[Namaste-dev] Re: Tuesday Challenge For June 3, 2008

Paul Williamson kb5mu at amsat.org
Tue Jun 3 23:00:07 PDT 2008


At 6:21 PM -0400 6/3/08, Tom Clark, K3IO wrote:
>The cost of a suitable GPS antenna+RX module would be less than $30.

$30 is a lot to add to the Bill of Materials for a project that's supposed to be affordable and is already doomed to be painfully too expensive for user comfort.

>I would presume that the engine is packaged as a part of the s/c [you mean groundstation] antenna

Would a $30 GPS be able to survive the transmit power at the groundstation antenna?

>We can assume that the s/c geocentric 3D position will be known at a sub-km level simply by making use of Kepler.

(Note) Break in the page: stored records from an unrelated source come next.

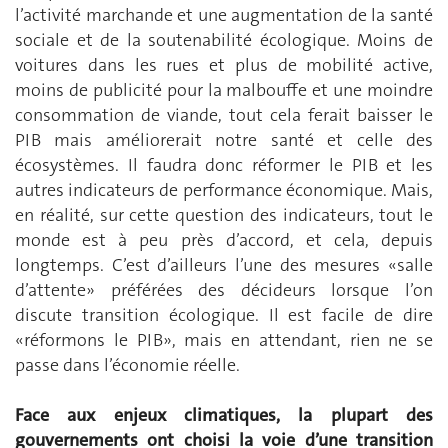
l’activité marchande et une augmentation de la santé
sociale et de la soutenabilité écologique. Moins de
voitures dans les rues et plus de mobilité active,
moins de publicité pour la malbouffe et une moindre
consommation de viande, tout cela ferait baisser le
PIB mais améliorerait notre santé et celle des
écosystèmes. Il faudra donc réformer le PIB et les
autres indicateurs de performance économique. Mais,
en réalité, sur cette question des indicateurs, tout le
monde est à peu près d’accord, et cela, depuis
longtemps. C’est d’ailleurs l’une des mesures «salle
d’attente» préférées des décideurs lorsque l’on
discute transition écologique. Il est facile de dire
«réformons le PIB», mais en attendant, rien ne se
passe dans l’économie réelle.
Face aux enjeux climatiques, la plupart des
gouvernements ont choisi la voie d’une transition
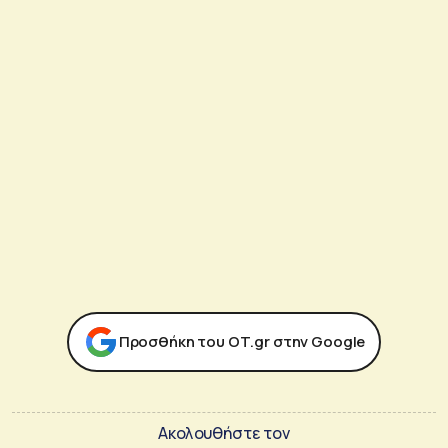
Προσθήκη του ΟΤ.gr στην Google
Ακολουθήστε τον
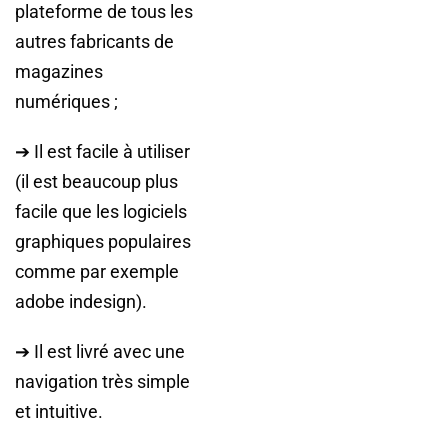
plateforme de tous les
autres fabricants de
magazines
numériques ;
➔ Il est facile à utiliser
(il est beaucoup plus
facile que les logiciels
graphiques populaires
comme par exemple
adobe indesign).
➔ Il est livré avec une
navigation très simple
et intuitive.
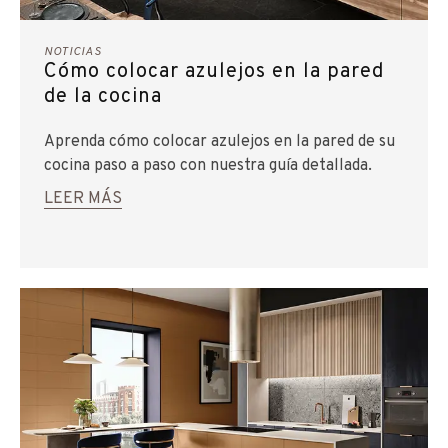
NOTICIAS
Cómo colocar azulejos en la pared
de la cocina
Aprenda cómo colocar azulejos en la pared de su
cocina paso a paso con nuestra guía detallada.
LEER MÁS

Is this assumption good for an Eagle orbit as well as an Intelsat orbit? For the whole orbit? Do we need to broadcast Keps from the spacecraft in order to make open-loop predictions this good? Will government Keps do or will we need command stations to generate better ones?

>I doubt that your one-way ranging scheme will work.

Who said it was one-way? I envision a cooperative ranging scheme where the spacecraft searches out a special probe signal sent by the ground station and transmits its estimate of the probe's time offset from the spacecraft's nominal time. This gives the ground station exactly what it needs to know to pre-correct timing. It doesn't give absolute time or position, but we don't need those things.

Once you have the one measurement from the spacecraft, you can track by simply watching the downlink timing. This works until the combined drift of the spacecraft's clock and your local clock gets too big, at which time you can re-range with the spacecraft. Or, if that turns out to require re-ranging too frequently, the spacecraft can send user-specific timing corrections along with the recently-used-channel information it's already going to send as overhead on the downlink. Then an ordinary uplink transmission is all you need to lock in on timing again.

This does add (software) complexity to both the spacecraft and the ground station, but it doesn't add any new hardware. The turnaround time requirements for the spacecraft's processing can be fairly relaxed, compared to its regular signal-acquisition search (which must be completed at PTT speeds for voice), and the ranging need not be repeated very often per user, so the overall processing load should be modest compared to other loads on the spacecraft signal processing. Or so I guess -- real numbers will have to be run to confirm or refute this.

We also need real numbers about spacecraft DSP loading in order to decide whether we even need to do this at all. The conceptually simple solution is to do no frame timing at all, and let the spacecraft search out each uplink transmission. Only if that turns out to be too burdensome do we need any trickery with timing. We're not talking about TDMA here, just about timing the uplink to ease the acquisition search burden on the spacecraft. Multiple access is still provided by FDMA.

> I'd argue just the opposite,  that in the grand scheme of things, GPS is the OBVIOUS & SIMPLE solution.

You may be completely right about that, but OBVIOUS & SIMPLE is not the opposite of LESS EXPENSIVE. We should investigate the possibility of other appropriate tools in the toolbox before reaching for the GPS hammer, which we know will add cost to each ground station.